Grave situation as space runs out at Lewes Cemetery

Lewes cemetory almost full SUS-140620-160340001
Lewes cemetory almost full SUS-140620-160340001

Lewes Cemetery is about to run out of space – and residents are likely to be buried outside the town in future.

Space for interments will run out in 18 months and ashes plots in two years.

The cemetery is completely landlocked without any potential for extension.

It means Lewesians who wish to be buried or have their ashes interred may have to use alternative sites such as Seaford or Newhaven.

Member of Lewes District Council’s Scrutiny Committee heard yesterday (Thursday) that as of May 13 this year Lewes Cemetery has an estimated 35 grave spaces and 56 dedicated ashes plots that are not currently purchased.

Actual burials/interments will continue for many years because of pre-purchased plots. A Deed of Grant is often purchased well in advance of use, not just when a burial is required.

Families from time to time may also purchase several adjoining grave spaces.
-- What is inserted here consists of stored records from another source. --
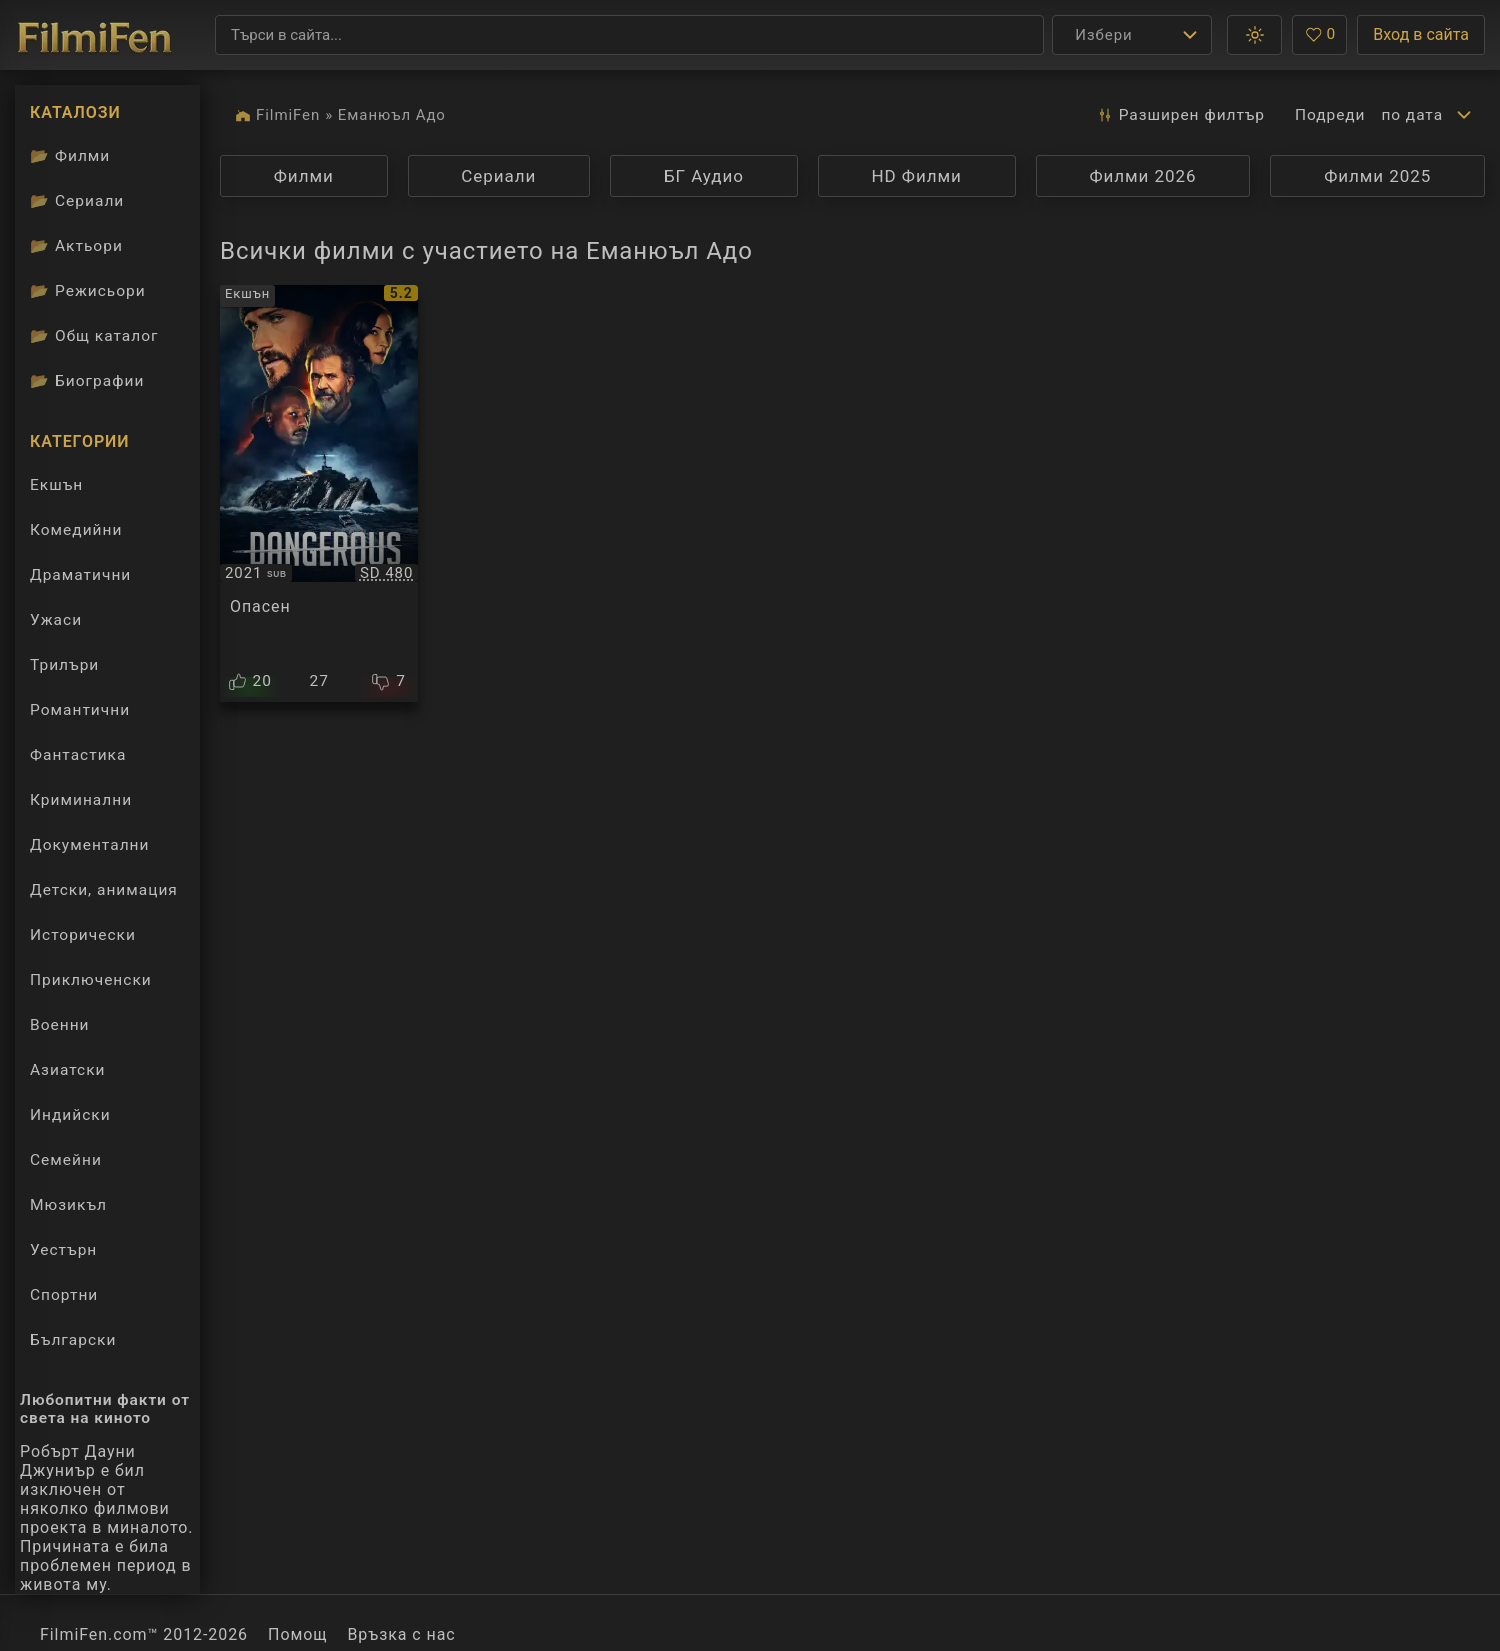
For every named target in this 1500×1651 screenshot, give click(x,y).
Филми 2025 (1377, 176)
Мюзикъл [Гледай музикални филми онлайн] (68, 1205)
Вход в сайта (1421, 34)
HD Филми (917, 176)
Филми (304, 176)
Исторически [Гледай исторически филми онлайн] (83, 935)
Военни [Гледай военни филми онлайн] (60, 1025)
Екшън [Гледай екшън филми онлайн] (56, 485)
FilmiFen (288, 115)
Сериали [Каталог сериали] (77, 201)
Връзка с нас (401, 1634)
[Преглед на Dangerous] (319, 493)
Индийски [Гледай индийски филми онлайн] (70, 1115)
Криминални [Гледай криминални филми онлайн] (81, 800)
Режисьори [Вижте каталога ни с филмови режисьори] (88, 291)
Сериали (498, 176)
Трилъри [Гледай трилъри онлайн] (64, 669)
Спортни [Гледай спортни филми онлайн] (64, 1295)
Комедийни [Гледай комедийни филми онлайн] (76, 530)
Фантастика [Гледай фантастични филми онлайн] (78, 755)
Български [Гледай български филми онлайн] (73, 1340)
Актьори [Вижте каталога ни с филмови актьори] (76, 246)
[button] (1254, 35)
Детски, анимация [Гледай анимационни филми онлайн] (104, 890)
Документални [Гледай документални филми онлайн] (89, 845)
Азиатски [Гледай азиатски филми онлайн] (68, 1070)
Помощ (297, 1634)
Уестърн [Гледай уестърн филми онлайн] (63, 1250)
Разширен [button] (1180, 115)
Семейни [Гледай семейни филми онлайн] (66, 1160)
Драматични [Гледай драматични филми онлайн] (80, 575)
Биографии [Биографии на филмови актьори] (87, 381)
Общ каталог (94, 336)
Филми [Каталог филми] (70, 156)
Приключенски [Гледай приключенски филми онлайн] (91, 980)
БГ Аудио (704, 176)
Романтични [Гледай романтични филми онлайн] (80, 710)
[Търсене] (629, 35)
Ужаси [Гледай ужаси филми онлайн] (56, 620)
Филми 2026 (1142, 176)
This means that the purchase of a Deed of Grant is not necessarily an indication of the numbers of interments that are taking place and makes it difficult to calculate future demand.

It also means grave spaces may remain allocated but unused for many years.

Committee members heard that when Lewes Cemetery has run out of space there would still be a requirement to maintain it and keep it ‘open’ while burials are still taking place in pre-purchased plots.

The cemeteries at Seaford and Newhaven still have capacity for an estimated 10-15 years.

The provision of cemeteries by district councils is a statutory power, not a duty. Lewes District Council could decide not to provide additional cemetery land within the District once present space is exhausted. This would offer some financial savings but the ongoing cost of existing cemeteries would then not be offset by income.

During the period 2013/14, Lewes Cemetery generated £58,764 in income through burial fees, purchase of Deeds of Grant and memorial permits. There were 29 burials there and 22 interments of ashes.

Anyone can purchase a grave space. However, this does not confer ownership of the land. The purchaser is effectively acquiring an ‘Exclusive Right of Burial’.

The purchaser is referred to as ‘The Deed of Grant Holder’ and is the only person who can thereafter authorise the use of the grave space and any memorial. These grants are purchased for a period of 50 years for burial plots and 10 years for ashes interments.